Por outro lado, a interconexão energética continua sendo um assunto pendente na região. O projeto do Gasoduto do Sul proposto pelo presidente da Venezuela, Hugo Chávez, que atravessaria todo o continente, ficou suspenso com a decisão do Brasil de cancelar a implementação. As razões não foram comunicadas oficialmente, mas afirma-se que a decisão foi motivada pelos custos elevados e dificuldades logísticas. A interconexão energética também foi definida como um tema central da recém-criada União de Nações Sul-americanas (Unasul), mas até agora não houve grande avanço.
No caso do Uruguai, a aposta é a mesma que em outros âmbitos: reforçar a aliança com os países menores. Desde dezembro de 2008, fala-se em fortalecer a “Urupabol”, a aliança entre Uruguai, Paraguai e Bolívia. O Uruguai tem também projetos com os grandes da região – por exemplo, continua em pé a ideia de construir uma planta de gás liquefeito em conjunto com a Argentina -, mas a aposta é na diversificação.
“O Uruguai precisa de gás e só está comprando da Argentina.
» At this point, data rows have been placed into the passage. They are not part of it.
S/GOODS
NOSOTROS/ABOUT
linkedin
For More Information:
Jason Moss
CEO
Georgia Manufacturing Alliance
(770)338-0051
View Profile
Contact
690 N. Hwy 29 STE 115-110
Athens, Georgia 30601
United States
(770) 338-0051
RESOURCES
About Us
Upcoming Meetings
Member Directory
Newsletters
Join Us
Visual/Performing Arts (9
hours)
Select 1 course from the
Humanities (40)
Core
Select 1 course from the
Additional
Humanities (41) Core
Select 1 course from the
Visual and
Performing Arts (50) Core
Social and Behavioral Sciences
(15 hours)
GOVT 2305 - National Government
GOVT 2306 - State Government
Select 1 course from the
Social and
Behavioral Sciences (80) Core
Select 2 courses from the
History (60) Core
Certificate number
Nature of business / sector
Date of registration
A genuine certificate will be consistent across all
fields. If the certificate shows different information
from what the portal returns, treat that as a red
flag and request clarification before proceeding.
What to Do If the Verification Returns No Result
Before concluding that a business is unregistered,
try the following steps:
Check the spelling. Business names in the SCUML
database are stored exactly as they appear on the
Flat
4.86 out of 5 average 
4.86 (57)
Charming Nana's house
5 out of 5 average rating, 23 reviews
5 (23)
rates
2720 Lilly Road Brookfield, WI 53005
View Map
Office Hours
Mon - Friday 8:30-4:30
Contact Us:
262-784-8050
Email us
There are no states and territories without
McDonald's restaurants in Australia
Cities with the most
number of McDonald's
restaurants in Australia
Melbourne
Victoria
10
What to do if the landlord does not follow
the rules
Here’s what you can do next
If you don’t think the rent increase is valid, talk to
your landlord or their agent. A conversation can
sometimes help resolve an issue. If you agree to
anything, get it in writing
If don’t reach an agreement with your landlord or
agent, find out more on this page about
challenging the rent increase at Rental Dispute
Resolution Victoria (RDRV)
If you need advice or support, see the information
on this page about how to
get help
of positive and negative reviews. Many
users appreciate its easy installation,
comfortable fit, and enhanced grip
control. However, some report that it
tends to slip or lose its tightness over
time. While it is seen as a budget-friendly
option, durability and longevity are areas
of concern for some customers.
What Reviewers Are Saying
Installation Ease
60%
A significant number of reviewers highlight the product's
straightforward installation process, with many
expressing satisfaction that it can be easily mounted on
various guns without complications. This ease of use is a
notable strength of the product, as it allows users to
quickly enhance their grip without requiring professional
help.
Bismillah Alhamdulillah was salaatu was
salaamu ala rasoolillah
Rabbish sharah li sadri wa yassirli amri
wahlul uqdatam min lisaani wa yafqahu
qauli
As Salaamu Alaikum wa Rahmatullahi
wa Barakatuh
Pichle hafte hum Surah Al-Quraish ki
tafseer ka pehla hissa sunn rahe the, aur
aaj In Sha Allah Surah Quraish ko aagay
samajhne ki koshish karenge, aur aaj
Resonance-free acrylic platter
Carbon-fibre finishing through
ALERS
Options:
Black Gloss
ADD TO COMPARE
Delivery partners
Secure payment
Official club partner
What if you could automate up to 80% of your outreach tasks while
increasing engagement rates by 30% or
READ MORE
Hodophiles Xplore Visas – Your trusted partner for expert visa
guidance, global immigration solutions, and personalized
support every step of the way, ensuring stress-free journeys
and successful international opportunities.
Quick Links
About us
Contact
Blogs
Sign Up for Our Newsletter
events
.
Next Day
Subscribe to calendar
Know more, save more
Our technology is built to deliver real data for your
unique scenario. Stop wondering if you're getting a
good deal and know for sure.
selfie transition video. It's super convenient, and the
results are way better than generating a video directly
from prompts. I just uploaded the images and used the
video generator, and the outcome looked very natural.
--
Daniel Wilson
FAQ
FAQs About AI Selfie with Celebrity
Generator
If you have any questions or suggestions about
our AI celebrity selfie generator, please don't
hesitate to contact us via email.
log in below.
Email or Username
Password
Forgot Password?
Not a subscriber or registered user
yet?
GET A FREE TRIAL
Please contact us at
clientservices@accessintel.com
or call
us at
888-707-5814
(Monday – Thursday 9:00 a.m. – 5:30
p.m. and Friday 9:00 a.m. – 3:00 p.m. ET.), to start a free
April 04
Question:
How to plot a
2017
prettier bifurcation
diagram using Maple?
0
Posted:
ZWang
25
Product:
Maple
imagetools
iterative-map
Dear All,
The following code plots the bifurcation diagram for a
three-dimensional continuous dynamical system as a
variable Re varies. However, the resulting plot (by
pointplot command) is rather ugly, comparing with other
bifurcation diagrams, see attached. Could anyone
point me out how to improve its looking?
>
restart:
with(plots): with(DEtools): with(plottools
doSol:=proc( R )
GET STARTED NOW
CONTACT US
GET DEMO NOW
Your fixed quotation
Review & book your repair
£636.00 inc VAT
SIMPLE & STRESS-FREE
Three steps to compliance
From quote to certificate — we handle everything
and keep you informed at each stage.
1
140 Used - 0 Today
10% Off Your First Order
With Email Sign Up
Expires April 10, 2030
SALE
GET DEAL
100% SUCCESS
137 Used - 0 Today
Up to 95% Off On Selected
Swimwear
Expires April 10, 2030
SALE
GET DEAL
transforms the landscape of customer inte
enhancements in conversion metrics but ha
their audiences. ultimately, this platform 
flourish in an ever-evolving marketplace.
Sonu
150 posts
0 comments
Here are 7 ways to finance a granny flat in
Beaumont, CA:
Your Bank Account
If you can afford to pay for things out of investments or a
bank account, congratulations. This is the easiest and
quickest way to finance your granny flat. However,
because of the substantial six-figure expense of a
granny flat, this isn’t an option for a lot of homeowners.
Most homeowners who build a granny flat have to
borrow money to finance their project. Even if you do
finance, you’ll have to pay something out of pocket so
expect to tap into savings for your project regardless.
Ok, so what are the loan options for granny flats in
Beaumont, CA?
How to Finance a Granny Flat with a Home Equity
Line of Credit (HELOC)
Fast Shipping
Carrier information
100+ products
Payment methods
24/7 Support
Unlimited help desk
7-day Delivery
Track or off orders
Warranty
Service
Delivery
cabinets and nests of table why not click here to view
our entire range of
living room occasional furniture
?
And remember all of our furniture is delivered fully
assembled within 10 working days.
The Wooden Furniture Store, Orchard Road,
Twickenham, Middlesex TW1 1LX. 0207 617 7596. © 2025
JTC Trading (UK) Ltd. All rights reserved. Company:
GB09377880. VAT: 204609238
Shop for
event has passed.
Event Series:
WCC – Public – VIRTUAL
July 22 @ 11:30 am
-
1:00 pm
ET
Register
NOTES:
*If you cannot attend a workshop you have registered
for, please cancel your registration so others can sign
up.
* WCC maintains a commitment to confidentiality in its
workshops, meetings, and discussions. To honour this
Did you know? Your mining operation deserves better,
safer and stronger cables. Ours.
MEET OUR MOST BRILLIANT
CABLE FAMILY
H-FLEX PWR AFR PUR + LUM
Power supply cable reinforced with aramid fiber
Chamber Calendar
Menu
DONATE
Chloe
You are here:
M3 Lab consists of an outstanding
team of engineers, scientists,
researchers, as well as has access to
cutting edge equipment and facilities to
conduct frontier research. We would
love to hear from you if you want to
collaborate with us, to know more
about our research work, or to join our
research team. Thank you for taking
E como a Argentina está deixando de ser exportador para se tornar importador de gás natural, o gás que o país vende acaba sendo caro e insuficiente”, explicou Méndez. Outro aspecto que preocupa as autoridades e pesa nas decisões são as tarifas que a Argentina aplica ao gás e que contribuem para o encarecimento.
Saída livre
Por outro lado, ambos os presidentes manifestaram a vontade de concretizar a saída para o mar de produtos bolivianos através dos portos uruguaios, em regime de porto livre, ou seja, sem que estes entrem formalmente em território uruguaio. O chanceler boliviano, David Choquehuanca, disse à imprensa de seu país que “(o Uruguai) se comprometeu a abrir todos os portos para as mercadorias bolivianas, e isto significa que os exportadores bolivianos poderão chegar a mais de um determinado país, o que o Chile não permite”.
Esta concessão não se misturou ao tema do gás – porque, entre outras coisas, o acordo para oferecer saída ao mar aos produtos bolivianos já vigora há anos, explicou ao Opera Mundi o presidente da Administração Nacional de Portos do Uruguai, Fernando Puntigliano.
Desde 1977, Uruguai e Bolívia têm um acordo para que este último utilize os portos do primeiro, e desde 1992 isso pode ser feito em regime de porto livre. “Oferecemos várias vezes ajuda à Bolívia com serviços portuários, pois a partir de Santa Cruz o transporte até o Atlântico é mais barato que até o Pacífico. No entanto, para isso é preciso ter uma regularidade e uma confiabilidade no transporte que ainda não estão estabelecidas. A única novidade nesta reunião de presidentes foi a manifestação da vontade política para que isto se concretize”, afirmou Puntigliano.